Каким же наслаждением было презирать себя искалеченного, хромающего и угасающего в осколках разбитых надежд и веры! Дамиан упивался своим гневом — но он не был жарок, как раньше. Это был иной гнев — ледяной и гасящий его огненное сердце, где раньше жила преданность Храму. И едва Дамиан ощутил его, то сразу осознал, что уже давно живет с ним — с момента, когда принял решение сдать свою мать. Однако тогда лед, что поселился в его сердце, растаял в огне его преданности отцу и Храму. А теперь… Теперь Дамиан больше не был связан никакими обязательствами и клятвами. Но у него не осталось и цели. Он спас Симеона ценой жизни Вареса и Горлойса и теперь был свободен. Однако земля под его ногами превратилась вдруг в зыбкую трясину из вины.

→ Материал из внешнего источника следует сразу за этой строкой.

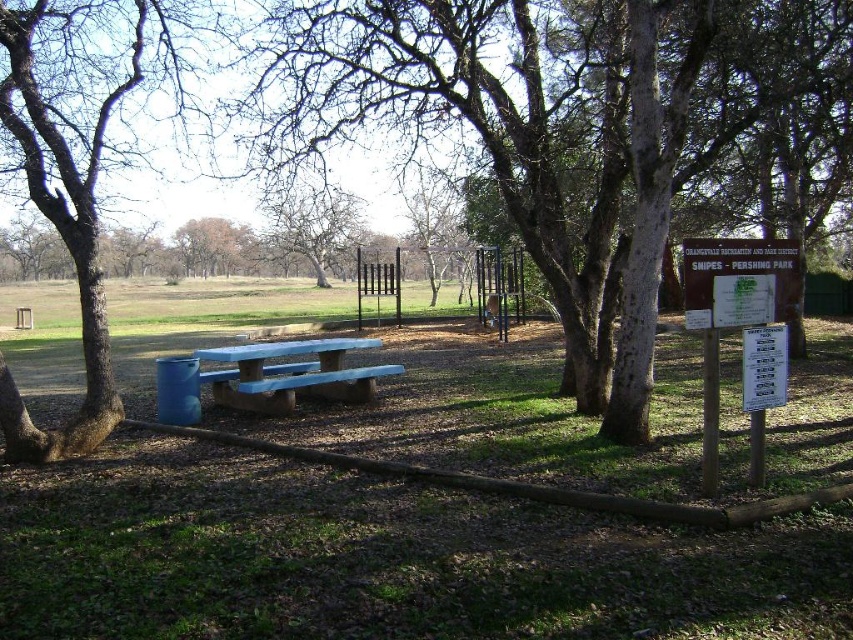 Based on the photo, who is lower down, bare wood tree at center or brown rough tree at upper center?

bare wood tree at center is below.

Does bare wood tree at center appear on the right side of brown rough tree at upper center?

Indeed, bare wood tree at center is positioned on the right side of brown rough tree at upper center.

Between point (332, 195) and point (195, 221), which one is positioned in front?

Point (332, 195) is more forward.

Locate an element on the screen. Image resolution: width=853 pixels, height=640 pixels. bare wood tree at center is located at coordinates (311, 221).

Between green paper sign at right and brown rough tree at upper center, which one has less height?

green paper sign at right is shorter.

Is point (711, 273) positioned in front of point (245, 250)?

Yes, point (711, 273) is closer to viewer.

The width and height of the screenshot is (853, 640). In order to click on green paper sign at right in this screenshot , I will do `click(740, 268)`.

Who is more forward, (756, 257) or (430, 285)?

Point (756, 257) is more forward.

Can you confirm if green paper sign at right is taller than bare branches at center?

No, green paper sign at right is not taller than bare branches at center.

Which is in front, point (697, 296) or point (445, 209)?

Point (697, 296) is more forward.

I want to click on green paper sign at right, so click(740, 268). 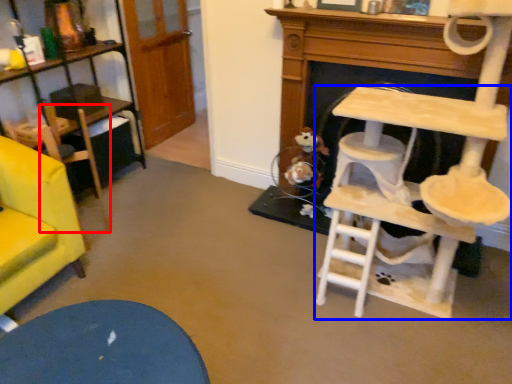 Question: Which point is closer to the camera, armchair (highlighted by a red box) or table (highlighted by a blue box)?

Choices:
 (A) armchair
 (B) table

Answer: (B) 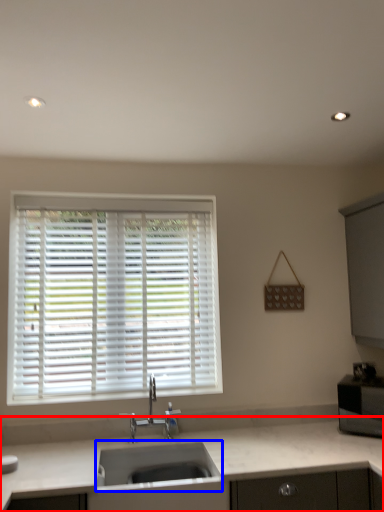 Question: Which object appears closest to the camera in this image, countertop (highlighted by a red box) or sink (highlighted by a blue box)?

Choices:
 (A) countertop
 (B) sink

Answer: (A)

Эту неуверенность он тоже лечил аквавитом: оставлял бутылку возле постели, когда укладывался спать, чтобы начинать пить сразу же, как только столкнется с утренним ощущением реальности.
Однако все изменилось, как только он привык к новому распорядку дня. Проснувшись очередным утром и страдая от похмелья, Дамиан, не открывая глаз, потянулся к оставленной у постели бутылке, но пальцы сомкнулись на пустоте. Он еще немного пошарил в воздухе. Ничего не найдя, обреченно вздохнул, как вдруг осознал, что лежит не в своей постели, а на неудобном тюфяке. Свежие раны на спине саднили и напоминали о вчерашнем грехопадении. Преодолев приступ лени, давящей на плечи, он открыл глаза, но едва успел их зажмурить — на лицо обрушился водопад аквавита. Следом его обдало волной ледяной воды.
— Довольно жалеть себя! — раздался голос Симеона, ослабевший и хриплый, но сохранивший властную весомость.
Дамиан отплевался от воды, разлепил глаза и уставился на наставника, не вполне соображая, за каким хреном он к нему пристал. Краем глаза заметил, что находится не в своей комнате, а в хлеву. Кажется, лошадиным дерьмом и прелым запахом сена несло не только от лошадей и коров, но и от него самого.
— Я дал тебе время оплакать потери, — сказал Симеон, держа дужку ведра в немощных руках.